• Your objective
Only lines holding the word "projekti" are needed; copy each of them from the material.

Top of Extracted data

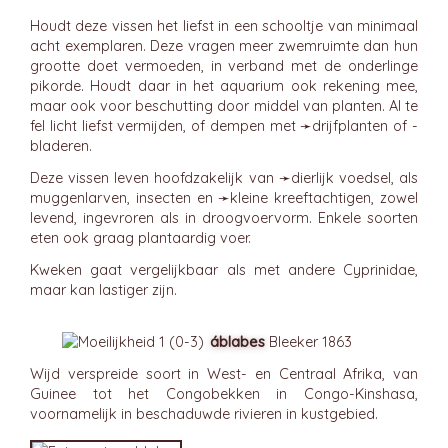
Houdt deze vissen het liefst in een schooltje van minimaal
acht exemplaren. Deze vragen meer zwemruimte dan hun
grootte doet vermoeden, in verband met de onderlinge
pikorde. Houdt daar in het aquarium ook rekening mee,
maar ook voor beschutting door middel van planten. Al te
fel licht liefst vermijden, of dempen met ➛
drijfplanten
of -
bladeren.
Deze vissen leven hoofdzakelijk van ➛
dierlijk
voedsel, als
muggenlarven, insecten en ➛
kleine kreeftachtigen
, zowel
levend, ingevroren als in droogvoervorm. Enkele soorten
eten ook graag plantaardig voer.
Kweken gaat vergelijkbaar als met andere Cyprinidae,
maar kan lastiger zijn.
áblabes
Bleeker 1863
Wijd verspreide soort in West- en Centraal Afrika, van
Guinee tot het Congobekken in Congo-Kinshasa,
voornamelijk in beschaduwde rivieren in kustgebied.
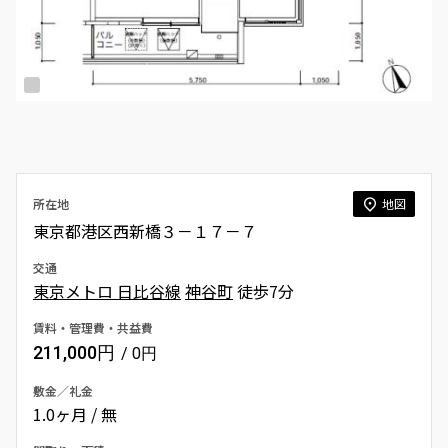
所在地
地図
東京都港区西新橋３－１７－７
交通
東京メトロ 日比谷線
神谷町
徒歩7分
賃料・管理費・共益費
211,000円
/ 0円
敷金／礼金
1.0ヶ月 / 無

Bottom of Extracted data
Top of Extracted data

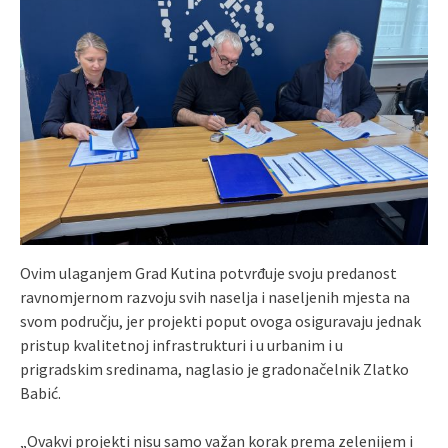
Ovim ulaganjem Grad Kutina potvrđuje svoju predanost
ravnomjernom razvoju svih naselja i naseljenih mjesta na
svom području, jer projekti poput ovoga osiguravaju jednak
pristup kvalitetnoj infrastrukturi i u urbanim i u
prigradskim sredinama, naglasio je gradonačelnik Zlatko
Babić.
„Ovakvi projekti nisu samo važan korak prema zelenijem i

Bottom of Extracted data
Top of Extracted data

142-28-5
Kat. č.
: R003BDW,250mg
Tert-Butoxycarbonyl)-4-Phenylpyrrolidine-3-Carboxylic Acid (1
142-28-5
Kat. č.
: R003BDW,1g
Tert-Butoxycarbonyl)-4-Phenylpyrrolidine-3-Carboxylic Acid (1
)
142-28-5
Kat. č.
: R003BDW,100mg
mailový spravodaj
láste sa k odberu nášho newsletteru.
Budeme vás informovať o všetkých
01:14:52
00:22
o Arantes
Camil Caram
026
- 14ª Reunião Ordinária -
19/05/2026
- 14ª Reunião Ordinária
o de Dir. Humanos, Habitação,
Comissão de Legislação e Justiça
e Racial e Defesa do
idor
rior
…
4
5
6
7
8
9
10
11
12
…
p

Bottom of Extracted data

• Task output
svom području, jer projekti poput ovoga osiguravaju jednak
„Ovakvi projekti nisu samo važan korak prema zelenijem i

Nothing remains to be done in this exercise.